不屈の忠臣 蘇武(前漢)(1) 匈奴王 衛律の勧説

中国史で、忠臣はたれか?

そう問われたら、たれの名を挙げるであろうか。

『三国志』なら、諸葛亮孔明や関羽らであろうか。

中国で絶大な人気を誇る岳飛の名も挙がるであろう。

異民族に最期まで屈しなかった、という点では、

南宋末にフビライの勧誘を拒み、刑場の露と消えた文天祥もそうであろう。

かれが獄中で作ったといわれる「正気の歌」は、幕末の志士たちに影響を与えたらしく、

吉田松陰、藤田東湖、広瀬武夫が同名の詩を作っている。

その他、歴史上有名な人物だけでも枚挙にいとまがないであろう。

また、忠義とは何なのか、そして忠義の対象が何かによって忠臣の定義が変わり得よう。

それでも、何千年にも及ぶ中国史において、忠臣は数多あらわれた。

漢の武帝の時期に限ってみても、忠臣は少なくない。

その中の一人に、シルクロードを開いた張騫が挙げられよう。

かれは、建元二年(紀元前一三九年)ごろ、武帝の命を受け、

大月氏国と匈奴を挟撃する同盟を結ぶべく、西域へむかった。

途中、匈奴に捕えられ、十年以上拘留されたが、初志を枉げずに脱出し、

元朔三年(紀元前一二六年)に漢の都・長安に戻った。

大月氏国と同盟できなかったものの、張騫は大宛など西域の事情を漢にもたらした。

苦難に遭っても決してあきらめず、忍耐をつづけた末に任務を全うしようとした点において、

張騫は忠臣であるといえよう。

武帝の時期、同様の観点から忠臣といえる人物がいた。

蘇武(あざなは子卿)(?-紀元前60)

である。

張騫ほど知られていないが、かれの行蔵には胸を打たれるものがある。

中国史人物伝シリーズ

目次

匈奴への使い

蘇武は杜陵の出身で、大将軍衛青に従って匈奴征伐に功を立てた蘇建の次子である。
蘇武は、父の保任により、若くして郎(近侍の臣)となった。
保任とは、父の官職により子弟が官に就くことである。
天漢元年(紀元前一〇〇年)、且鞮侯単于は、漢の侵攻を恐れ、
「漢の天子は、われにとって父のようなものだ」
と、いい、拘留していた漢の使者をすべて解放し、帰還させた。
武帝は喜び、拘留していた匈奴の使者を返還することに決め、匈奴への使者を募った。
これに応じたのが、蘇武であった。
かれはこのとき四十余歳。
――今を措いて恩に報いんときがあろうか。
と、意気揚々であった。
随行員を募集すると、常恵ら百余名がそれに応じた。
蘇武は中郎将に任じられ、節を授かり、副使の張勝や常恵らとともに匈奴へゆき、単于に贈り物を遺った。
応対した単于の態度が驕慢であったことに、蘇武は一抹の不安をおぼえた。

自 刃

そのころ、漢の降将の虞常が匈奴の緱王と共謀し、単于の母を強奪して漢に復帰しようと企てた。
「漢のために、衛律を射殺します」
虞常はひそかに副使の張勝に会い、そう打ち明けた。
衛律はもと虞常の上司で、匈奴に降服して丁霊王に立てられ、重用されていた。
張勝はこれを承諾し、必要なものを与えた。
虞常らが決起しようとすると、仲間のひとりが夜半逃亡して単于に密告した。
そのため、事は露見し、緱王は戦死し、虞常は生け捕られた。
「張勝と共謀して謀叛した」
虞常がそう供述すると、単于は怒り、漢の使者を殺そうとした。
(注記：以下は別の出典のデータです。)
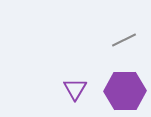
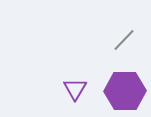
gray line: rotated 20 degrees counterclockwise
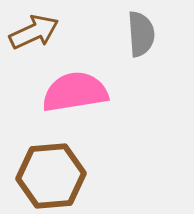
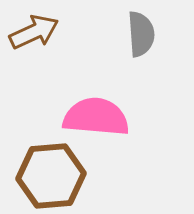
pink semicircle: moved 21 px right, 25 px down; rotated 14 degrees clockwise
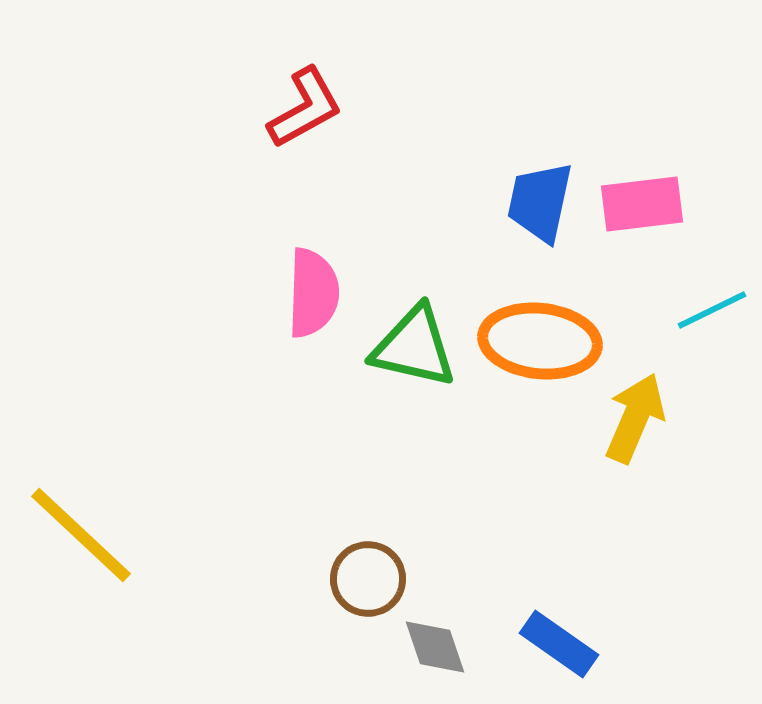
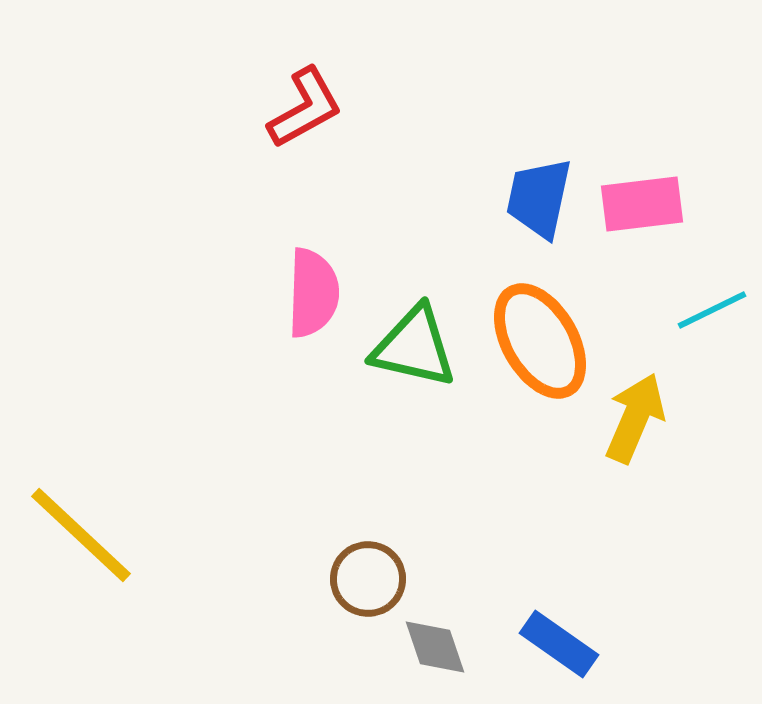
blue trapezoid: moved 1 px left, 4 px up
orange ellipse: rotated 54 degrees clockwise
ところが、
「殺すより、かれらをみな降伏させるのがよい」
と、重臣に諫められた。そこで、単于は衛律に蘇武を帰服させるよう命じた。
蘇武は、衛律から降伏を強要されると、
「臣節を屈し、使命を辱めるならば、生きていても何の面目あって漢に帰れよう」
と、左右にいい、佩刀を引きよせみずから刺した。
衛律は驚き、家臣に医者を呼びに行かせると、みずから必死に蘇武の手当てをした。
その甲斐あって、蘇武は息を吹きかえした。
単于は蘇武の気節を立派だと称め、朝夕に見舞いの使いを出す一方、張勝を逮捕し、収容した。

勧 説

蘇武が治癒すると、単于は衛律に蘇武を説得するよう命じた。
衛律は虞常の処刑に蘇武を立ち会わせると、虞常を斬った剣を張勝の頭上に振りあげ、
「漢の使者が単于の近臣(衛律)を謀殺することは、死罪に当たる。
それなのに、単于が降伏させようとするのは、罪を赦すということじゃ」
と、いって、撃とうとしたので、張勝は降伏を願い出た。次いで、衛律は、
「副使に罪があるなら、正使のあなたにも罪が及ぶはず」
と、蘇武にいった。
「われは共謀しておらん。それにかれの身内でもないのに、なにゆえ連坐などと申されるか」
蘇武がそう返すと、衛律はふたたび剣を振りあげて蘇武を撃つふりをした。
しかし、蘇武は身じろぎひとつしなかった。
「蘇君よ、われはかつて漢にそむき匈奴に身を寄せたが、幸いにも大恩を被り、王号を賜り、数万もの兵を擁し、馬畜は山に満ちるほど富貴になり申した。蘇君もいま降れば、このようになりましょう。むなしく身をなげうって草野を肥やしても、たれがそれを知ってくれましょうや」
衛律がそう口説いたが、蘇武はひと言もことばを発しない。
「あなたがわれをたよって降るなら、兄弟になりましょう。いまわれにたよらずに、後日またわれに会おうとされても、それが叶いましょうや」
と、なおも勧説をやめようとしない衛律にたいし、蘇武は、
「人の臣子として恩義を顧みず、主や親に背き、蛮夷に降り捕虜になったやつに会いたいなんておもうものか。単于はなんじを信じ、人の生死を決めさせているのに、正義を守ろうとせず、かえって両主を闘わせ、禍をみようとしている。南越も大宛も朝鮮も漢の使者を殺したせいで誅滅された。なんじはわれが降伏しないことを存じておりながら、両国を相攻めさせようとしている。匈奴の禍は、われからはじまろう」
と、罵倒した。
――脅しても、むだか。
そう悟った衛律は、
「だめです。蘇武を帰服させることはできません」
と、単于に報告するしかなかった。